Each line of the entries that mentions the string "serán" needs to be reported.

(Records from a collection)
::::::::::
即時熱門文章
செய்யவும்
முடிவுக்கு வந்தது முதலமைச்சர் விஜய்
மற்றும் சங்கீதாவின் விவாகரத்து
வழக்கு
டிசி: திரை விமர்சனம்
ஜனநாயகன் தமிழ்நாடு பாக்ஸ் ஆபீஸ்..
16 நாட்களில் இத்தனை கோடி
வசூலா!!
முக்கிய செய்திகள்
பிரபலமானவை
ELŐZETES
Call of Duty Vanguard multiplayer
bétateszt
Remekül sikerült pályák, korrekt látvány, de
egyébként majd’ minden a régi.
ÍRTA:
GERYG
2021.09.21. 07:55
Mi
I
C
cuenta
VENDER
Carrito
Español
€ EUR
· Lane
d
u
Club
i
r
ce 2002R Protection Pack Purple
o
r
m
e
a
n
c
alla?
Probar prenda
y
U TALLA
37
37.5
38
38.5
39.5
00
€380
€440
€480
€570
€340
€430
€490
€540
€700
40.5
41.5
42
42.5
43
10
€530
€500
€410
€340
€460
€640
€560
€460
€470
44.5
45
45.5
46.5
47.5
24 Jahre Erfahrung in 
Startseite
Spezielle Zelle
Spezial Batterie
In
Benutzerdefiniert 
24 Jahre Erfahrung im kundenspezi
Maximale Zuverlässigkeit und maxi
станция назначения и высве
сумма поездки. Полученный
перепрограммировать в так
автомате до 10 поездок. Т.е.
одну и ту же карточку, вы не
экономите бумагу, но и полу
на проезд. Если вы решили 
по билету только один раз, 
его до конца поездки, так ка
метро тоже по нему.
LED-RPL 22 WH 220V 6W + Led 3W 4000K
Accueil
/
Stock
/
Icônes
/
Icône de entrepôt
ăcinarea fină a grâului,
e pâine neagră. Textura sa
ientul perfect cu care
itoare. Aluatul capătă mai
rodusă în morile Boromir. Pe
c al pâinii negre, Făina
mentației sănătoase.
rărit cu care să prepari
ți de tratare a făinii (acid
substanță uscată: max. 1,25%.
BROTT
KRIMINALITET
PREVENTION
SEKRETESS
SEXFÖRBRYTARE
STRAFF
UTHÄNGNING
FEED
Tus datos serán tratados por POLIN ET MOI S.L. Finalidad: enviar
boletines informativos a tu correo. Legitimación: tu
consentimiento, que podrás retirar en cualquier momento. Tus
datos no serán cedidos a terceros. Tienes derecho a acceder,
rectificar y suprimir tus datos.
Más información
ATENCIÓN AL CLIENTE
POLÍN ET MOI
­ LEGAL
::::::::::
ANSWER SPACE:
Tus datos serán tratados por POLIN ET MOI S.L. Finalidad: enviar
datos no serán cedidos a terceros. Tienes derecho a acceder,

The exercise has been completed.